Nasıl oluyor da dünyanın herhangi bir köşesinde olsa yer yerinden oynayacak yolsuzluk, tecavüz ve hukuksuzluklar karşısında bu ülkede yaprak kımıldamaz.
Oysa ne darbeler, ne vahşetler, ne inkârlar yaşattırıldı özel eğitimli yetkilendirilmiş çetelerce. Yağma, talan, tecavüz, katliam, insanlık dışı ne varsa hiç eksik olmadı bu coğrafyada. Her seferinde suçlular, hainler, düşmanlar, bölücüler, gâvurlar! Bir de bunlara karşı vatanın, milletin kurtarıcıları vardı. Ve bu güruhlar her defasında taş üstünde taş, baş üstünde baş bırakmıyor, ama vatanı milleti kurtarıyorlardı! Kimdi bunlar, bu vatanseverler! Kaç bin ev, işyeri, kaç okul, ibadethane tahrip edildi, yağmalandı. Kaç kişi katledildi? Soruların yanıtı hiç verilmedi. Ancak her zaman fatura hep muhaliflere, mağdurlara kesildi. Ve daha nice darbelerin yolu böyle açıldı. Yeni vahşetler, katliamlar ve diğer girişimler birbirini izledi kesintisiz. Hepsinin senaryosu da, yazarı da aynıydı. Hedef kitlesi de. Geride kapkaranlık bir tarih bırakılırken geldiğimiz noktada ise anlamayan, sorgulamayan, meraksız, ilgisiz bir yapı kaldı.
Bundan dolayı dünya yıkılırken hiçbir şey umurlarında olmuyor. “Gitme öğretmenim. Sen gidersen bizi daha çok öldürürler” diyen Cizreli çocukların sesi hiç duyulmaz, hep havada asılı kalır.
“Tilkiyi yakalamalıydık”
İbretlik hikâyedir: Günün birinde sürekli olarak köye giren tilkinin bir tavuğu parçaladığını gören köylüler tilkiyi taşlamaya ve tavuğu kurtarmaya çalışırlar. Ancak tilki tavukla birlikte kaçmayı başarır. Bunu gören köyün yaşlısı tüfeğini kaptığı gibi “Tilkiyi tutun, tilkiyi bırakmayın” diye bağırarak tilkinin peşinden koşar. Köylüler “Ya dayı, bırak gitsin, topu topu bir tavuk” dese de, dinlemez. Birkaç saat sonra perişan, yorgun bir halde köye döndüğünde kendisini biraz da alaya alarak merak edenlere “Tilkiyi yakalamalıydık, tilkiyi kaçırmamalıydık” diye söylenir. Köylüler bunu amcanın yaşlılığına bağlar, üstünde durmazlar. Bir süre sonra havalar soğur, karlar yağar, aç kurtlar köye iner, hayvanlara saldırır. Birkaç hayvan telef olsa da köylüler kurtları kaçırtmayı başarır. Köylüler kurtları kovalarken yaşlı adam “Tilkiyi tutun, tilkiyi tutun” diye bağırarak daha önce tilkiyi kovaladığı yöne doğru koşmaya başlar. Geri döndüğünde soranlara yine “Tilkiyi kaçırmamalıydık, yakalamalıydık” diye söylenir. Köylüler “Dayımız iyice bunadı” deyip yine önemsemezler.

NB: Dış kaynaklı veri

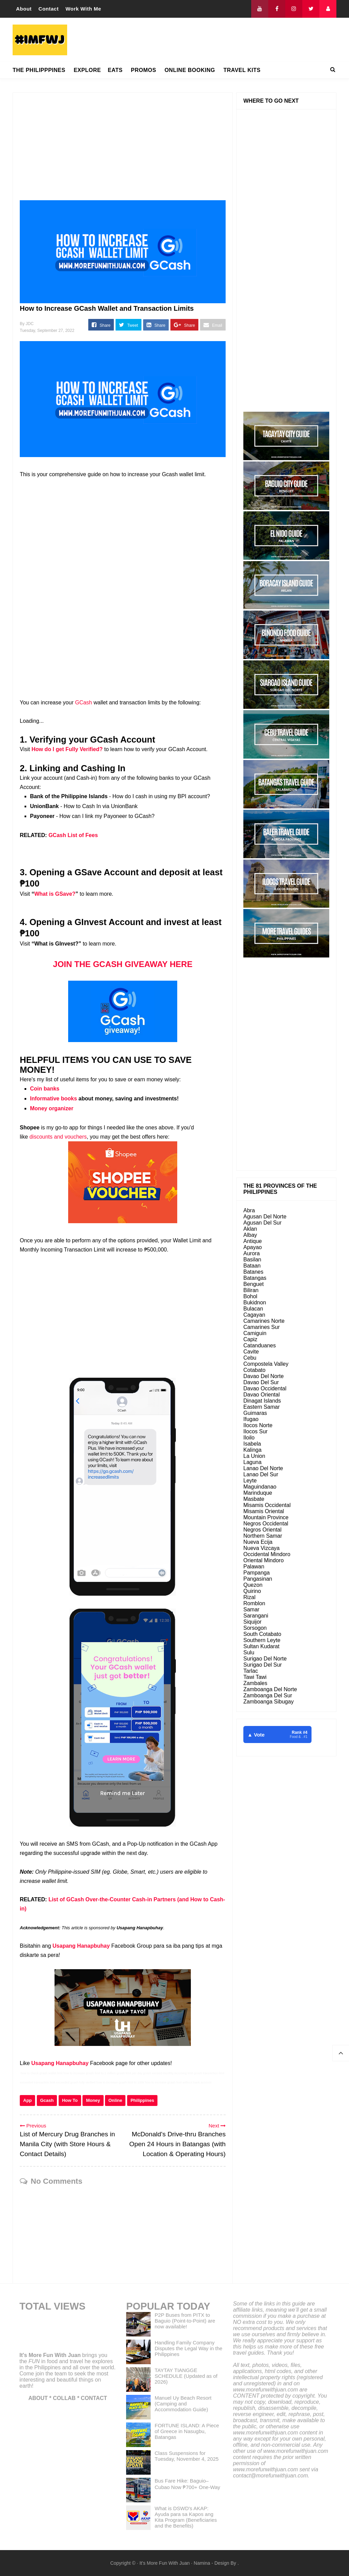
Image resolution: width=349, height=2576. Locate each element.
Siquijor (252, 1622)
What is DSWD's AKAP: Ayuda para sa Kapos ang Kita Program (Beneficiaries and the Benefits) (186, 2517)
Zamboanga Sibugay (268, 1701)
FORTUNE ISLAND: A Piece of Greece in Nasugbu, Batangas (187, 2431)
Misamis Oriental (263, 1511)
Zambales (255, 1683)
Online (115, 2100)
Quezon (252, 1585)
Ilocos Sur (255, 1431)
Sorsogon (255, 1628)
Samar (251, 1609)
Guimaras (255, 1413)
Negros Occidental (265, 1523)
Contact (49, 9)
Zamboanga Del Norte (270, 1689)
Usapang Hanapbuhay (81, 1946)
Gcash (47, 2100)
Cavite (251, 1352)
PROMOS (143, 70)
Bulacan (253, 1309)
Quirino (252, 1591)
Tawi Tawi (255, 1677)
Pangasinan (257, 1579)
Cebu (249, 1358)
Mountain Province (266, 1517)
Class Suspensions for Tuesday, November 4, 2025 (187, 2456)
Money (93, 2100)
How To (70, 2100)
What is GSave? (54, 894)
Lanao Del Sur (260, 1474)
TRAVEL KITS (241, 70)
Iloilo (249, 1437)
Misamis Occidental (267, 1505)
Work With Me (83, 9)
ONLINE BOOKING (190, 70)
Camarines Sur (261, 1327)
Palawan (253, 1566)
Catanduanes (259, 1345)
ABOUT (38, 2398)
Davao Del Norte (263, 1376)
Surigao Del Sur (262, 1665)
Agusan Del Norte (264, 1216)
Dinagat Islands (262, 1401)
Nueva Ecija (257, 1542)
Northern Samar (262, 1536)
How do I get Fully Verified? (67, 749)
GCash (83, 702)
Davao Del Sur (261, 1382)
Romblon (254, 1603)
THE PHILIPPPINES (39, 70)
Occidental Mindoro (266, 1554)
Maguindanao (259, 1487)
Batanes (253, 1272)
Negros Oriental (262, 1530)
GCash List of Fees (73, 835)
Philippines (142, 2100)
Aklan (250, 1229)
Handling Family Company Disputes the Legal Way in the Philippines (189, 2348)
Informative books (53, 1098)
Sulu (248, 1652)
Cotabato (254, 1370)
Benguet (253, 1284)
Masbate (253, 1499)
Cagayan (254, 1315)
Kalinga (252, 1450)
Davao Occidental (264, 1388)
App (27, 2100)
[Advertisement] (212, 40)
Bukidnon (254, 1302)
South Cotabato (262, 1634)
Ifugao (250, 1419)
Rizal (249, 1597)
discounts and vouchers (58, 1137)
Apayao (252, 1247)
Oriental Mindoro (263, 1560)
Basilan (252, 1259)
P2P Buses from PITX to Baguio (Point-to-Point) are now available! (185, 2320)
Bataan (252, 1266)
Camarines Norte (264, 1321)
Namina (202, 2563)
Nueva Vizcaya (261, 1548)
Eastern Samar (261, 1407)
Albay (250, 1235)
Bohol (250, 1296)
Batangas (255, 1278)
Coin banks (44, 1089)
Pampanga (256, 1573)
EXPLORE (87, 70)
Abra (249, 1210)
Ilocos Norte (257, 1425)
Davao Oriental (261, 1394)
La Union (254, 1456)
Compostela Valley (265, 1364)
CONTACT (94, 2398)
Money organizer (51, 1108)
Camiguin (255, 1333)
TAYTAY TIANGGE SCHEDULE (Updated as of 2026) (186, 2376)
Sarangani (255, 1616)
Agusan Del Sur (262, 1223)
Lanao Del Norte (263, 1468)
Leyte (250, 1480)
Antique (252, 1241)
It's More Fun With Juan (50, 2355)
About (24, 9)
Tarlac (250, 1671)
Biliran (250, 1290)
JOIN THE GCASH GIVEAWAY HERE (122, 964)
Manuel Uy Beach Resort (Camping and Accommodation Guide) (183, 2403)
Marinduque (257, 1493)
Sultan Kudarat (261, 1646)
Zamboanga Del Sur (267, 1695)
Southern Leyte (261, 1640)
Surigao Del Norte (265, 1659)
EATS (115, 70)
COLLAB (64, 2398)
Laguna (252, 1462)
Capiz (250, 1339)
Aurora (251, 1253)
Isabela (252, 1444)
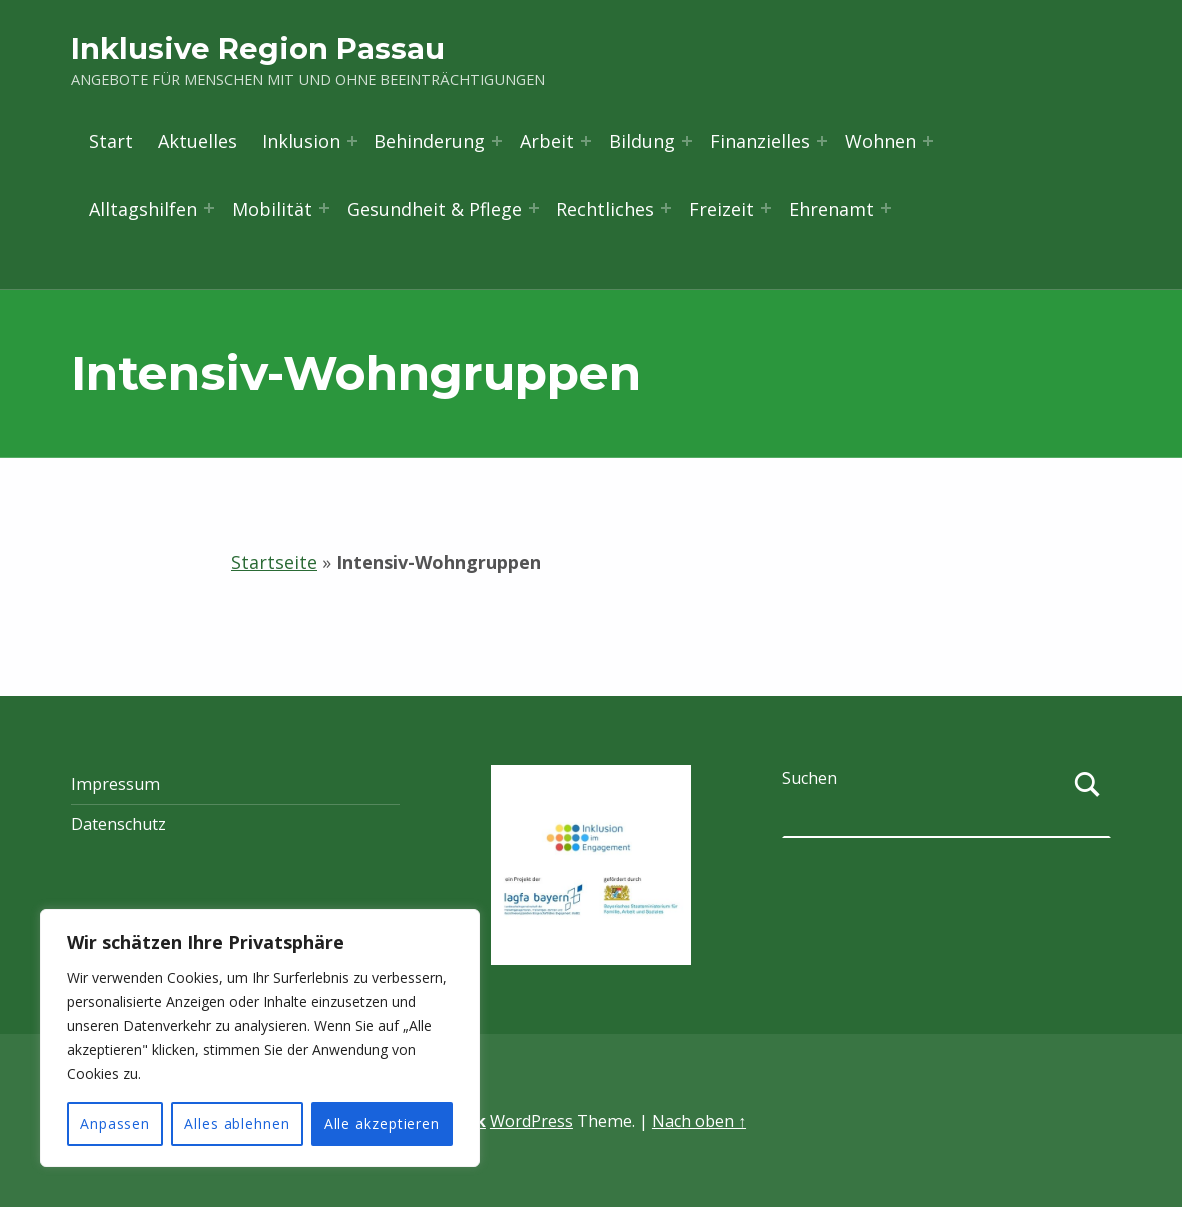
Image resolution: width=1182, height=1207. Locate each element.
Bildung (642, 141)
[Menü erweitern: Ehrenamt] (886, 208)
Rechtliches (605, 209)
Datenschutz (118, 824)
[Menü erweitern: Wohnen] (928, 141)
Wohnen (880, 141)
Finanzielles (760, 141)
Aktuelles (197, 141)
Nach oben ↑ (699, 1121)
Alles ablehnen (236, 1123)
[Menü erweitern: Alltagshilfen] (209, 208)
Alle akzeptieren (382, 1123)
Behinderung (429, 141)
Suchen (809, 778)
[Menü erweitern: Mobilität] (324, 208)
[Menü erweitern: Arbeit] (586, 141)
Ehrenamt (831, 209)
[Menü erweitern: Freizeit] (766, 208)
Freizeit (721, 209)
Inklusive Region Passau (258, 48)
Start (111, 141)
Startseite (274, 562)
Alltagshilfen (143, 209)
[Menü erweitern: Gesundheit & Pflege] (534, 208)
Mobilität (272, 209)
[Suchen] (1087, 803)
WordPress (531, 1121)
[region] (260, 1038)
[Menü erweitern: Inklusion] (352, 141)
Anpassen (115, 1123)
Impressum (115, 784)
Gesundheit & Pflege (434, 209)
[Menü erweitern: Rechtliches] (666, 208)
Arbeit (547, 141)
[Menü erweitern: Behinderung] (497, 141)
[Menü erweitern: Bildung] (687, 141)
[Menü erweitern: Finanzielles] (822, 141)
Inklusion (301, 141)
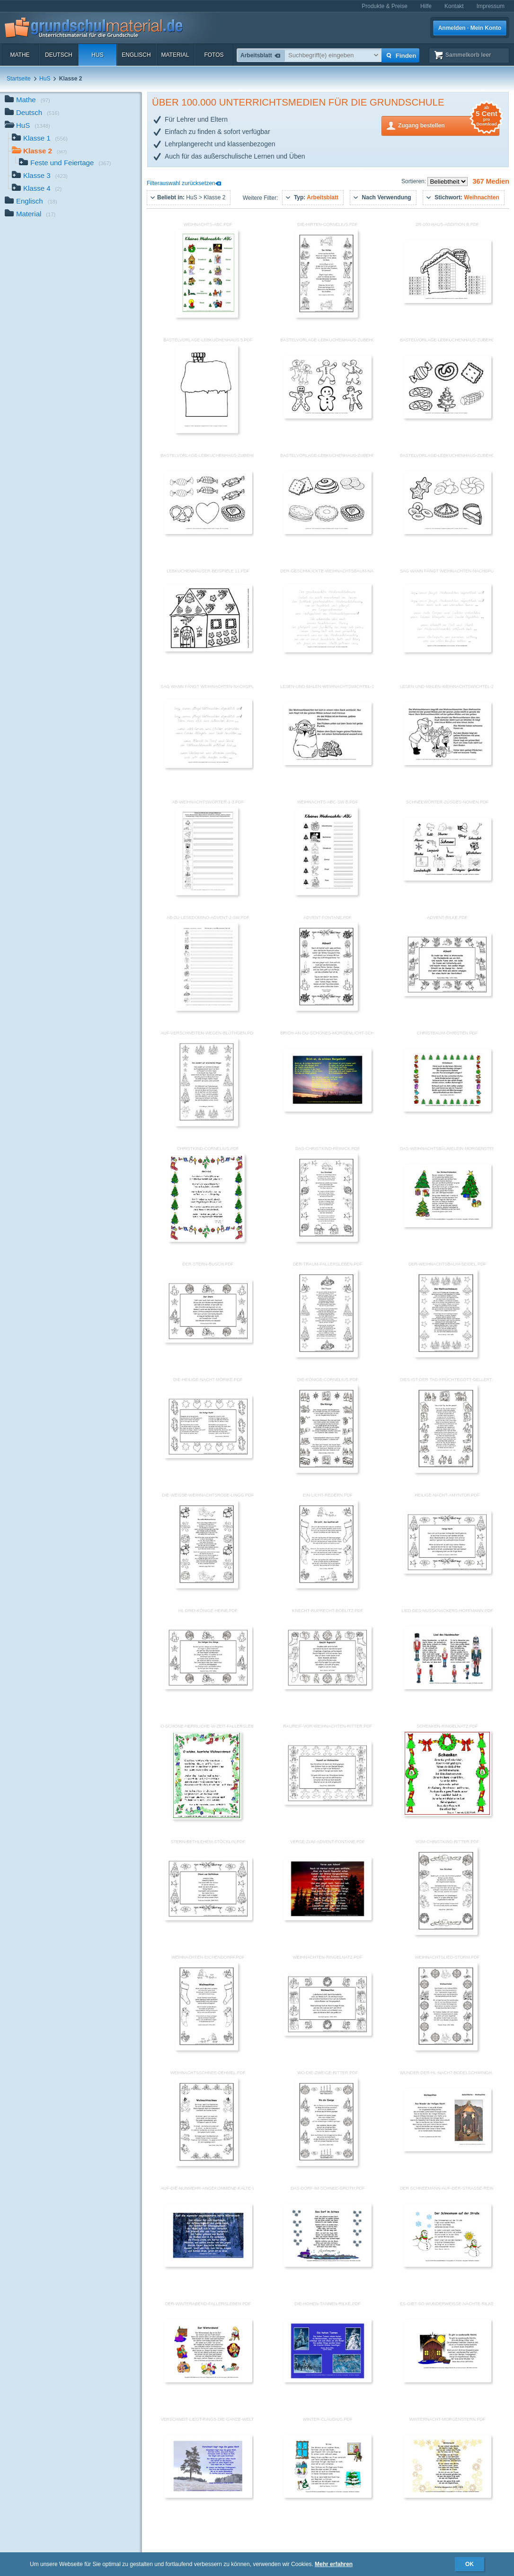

Bir süre sonra eli silahlı birileri köyü basar, evler yıkılır, yakılır, insanlar dövülür, yaralanır, karşı gelenlere olmadık eziyetler yapılır. Yaşlı adam da çok ağır darbeler alır. Silahlı adamlar çekip gidince köylüler yaşlı adamın yanına gider. Durumu çok ağırdır, ama hâlâ eliyle tilkinin kaçtığı tarafı göstererek “Tilkiyi tutun, tilkiyi yakalayın” diye söylenmektedir. Bunu üzerine köylülerden biri sinirlenerek: “Yav dayı, evimizi başımıza yıktılar, mahvettiler, öldürdüler bizi, sen hâlâ tilki de tilki diye tutturmuşsun” deyince, yaşlı adam doğrulmaya çabalar ve başını hafifçe kaldırarak: “Tilkiyi ciddiye alsaydınız, ne kurtlar gelebilirdi ne de silahlılar” der.